* Work instructions: For this task, copy the data that follows exactly, keeping every character.

* Exercise data:
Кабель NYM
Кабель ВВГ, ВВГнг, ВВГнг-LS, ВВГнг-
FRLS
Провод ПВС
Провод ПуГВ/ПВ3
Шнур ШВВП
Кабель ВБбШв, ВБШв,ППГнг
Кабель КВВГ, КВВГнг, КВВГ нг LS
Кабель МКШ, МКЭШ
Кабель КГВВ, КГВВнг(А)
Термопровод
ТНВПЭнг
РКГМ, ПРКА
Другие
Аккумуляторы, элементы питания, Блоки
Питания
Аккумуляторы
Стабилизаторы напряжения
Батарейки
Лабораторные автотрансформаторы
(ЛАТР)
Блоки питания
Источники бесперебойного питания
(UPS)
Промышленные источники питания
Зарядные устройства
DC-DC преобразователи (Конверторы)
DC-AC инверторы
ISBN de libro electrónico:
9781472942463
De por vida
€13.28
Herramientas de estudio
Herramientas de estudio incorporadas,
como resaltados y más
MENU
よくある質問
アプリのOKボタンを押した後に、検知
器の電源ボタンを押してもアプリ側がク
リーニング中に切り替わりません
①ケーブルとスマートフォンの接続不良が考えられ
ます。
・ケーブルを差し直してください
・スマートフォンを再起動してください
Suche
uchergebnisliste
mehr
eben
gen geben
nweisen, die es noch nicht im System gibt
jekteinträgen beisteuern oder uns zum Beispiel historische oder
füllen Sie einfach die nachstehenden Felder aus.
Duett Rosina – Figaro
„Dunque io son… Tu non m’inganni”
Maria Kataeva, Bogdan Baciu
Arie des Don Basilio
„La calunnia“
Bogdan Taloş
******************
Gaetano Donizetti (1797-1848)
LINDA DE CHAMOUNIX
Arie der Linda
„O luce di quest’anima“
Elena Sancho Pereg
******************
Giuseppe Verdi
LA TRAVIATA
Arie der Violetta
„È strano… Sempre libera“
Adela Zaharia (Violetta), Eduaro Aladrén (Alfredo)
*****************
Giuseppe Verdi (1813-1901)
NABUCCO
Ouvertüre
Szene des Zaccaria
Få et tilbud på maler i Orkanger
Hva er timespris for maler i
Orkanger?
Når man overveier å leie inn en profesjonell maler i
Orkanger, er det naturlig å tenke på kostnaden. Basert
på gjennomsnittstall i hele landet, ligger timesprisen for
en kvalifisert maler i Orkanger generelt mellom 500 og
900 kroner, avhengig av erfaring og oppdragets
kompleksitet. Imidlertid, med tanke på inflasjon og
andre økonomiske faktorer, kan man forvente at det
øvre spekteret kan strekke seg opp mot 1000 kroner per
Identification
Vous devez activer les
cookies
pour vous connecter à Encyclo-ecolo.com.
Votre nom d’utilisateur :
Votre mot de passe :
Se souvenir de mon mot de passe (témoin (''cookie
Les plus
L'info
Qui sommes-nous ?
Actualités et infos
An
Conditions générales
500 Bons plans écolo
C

* Solution to the exercise:
Кабель NYM
Кабель ВВГ, ВВГнг, ВВГнг-LS, ВВГнг-
FRLS
Провод ПВС
Провод ПуГВ/ПВ3
Шнур ШВВП
Кабель ВБбШв, ВБШв,ППГнг
Кабель КВВГ, КВВГнг, КВВГ нг LS
Кабель МКШ, МКЭШ
Кабель КГВВ, КГВВнг(А)
Термопровод
ТНВПЭнг
РКГМ, ПРКА
Другие
Аккумуляторы, элементы питания, Блоки
Питания
Аккумуляторы
Стабилизаторы напряжения
Батарейки
Лабораторные автотрансформаторы
(ЛАТР)
Блоки питания
Источники бесперебойного питания
(UPS)
Промышленные источники питания
Зарядные устройства
DC-DC преобразователи (Конверторы)
DC-AC инверторы
ISBN de libro electrónico:
9781472942463
De por vida
€13.28
Herramientas de estudio
Herramientas de estudio incorporadas,
como resaltados y más
MENU
よくある質問
アプリのOKボタンを押した後に、検知
器の電源ボタンを押してもアプリ側がク
リーニング中に切り替わりません
①ケーブルとスマートフォンの接続不良が考えられ
ます。
・ケーブルを差し直してください
・スマートフォンを再起動してください
Suche
uchergebnisliste
mehr
eben
gen geben
nweisen, die es noch nicht im System gibt
jekteinträgen beisteuern oder uns zum Beispiel historische oder
füllen Sie einfach die nachstehenden Felder aus.
Duett Rosina – Figaro
„Dunque io son… Tu non m’inganni”
Maria Kataeva, Bogdan Baciu
Arie des Don Basilio
„La calunnia“
Bogdan Taloş
******************
Gaetano Donizetti (1797-1848)
LINDA DE CHAMOUNIX
Arie der Linda
„O luce di quest’anima“
Elena Sancho Pereg
******************
Giuseppe Verdi
LA TRAVIATA
Arie der Violetta
„È strano… Sempre libera“
Adela Zaharia (Violetta), Eduaro Aladrén (Alfredo)
*****************
Giuseppe Verdi (1813-1901)
NABUCCO
Ouvertüre
Szene des Zaccaria
Få et tilbud på maler i Orkanger
Hva er timespris for maler i
Orkanger?
Når man overveier å leie inn en profesjonell maler i
Orkanger, er det naturlig å tenke på kostnaden. Basert
på gjennomsnittstall i hele landet, ligger timesprisen for
en kvalifisert maler i Orkanger generelt mellom 500 og
900 kroner, avhengig av erfaring og oppdragets
kompleksitet. Imidlertid, med tanke på inflasjon og
andre økonomiske faktorer, kan man forvente at det
øvre spekteret kan strekke seg opp mot 1000 kroner per
Identification
Vous devez activer les
cookies
pour vous connecter à Encyclo-ecolo.com.
Votre nom d’utilisateur :
Votre mot de passe :
Se souvenir de mon mot de passe (témoin (''cookie
Les plus
L'info
Qui sommes-nous ?
Actualités et infos
An
Conditions générales
500 Bons plans écolo
C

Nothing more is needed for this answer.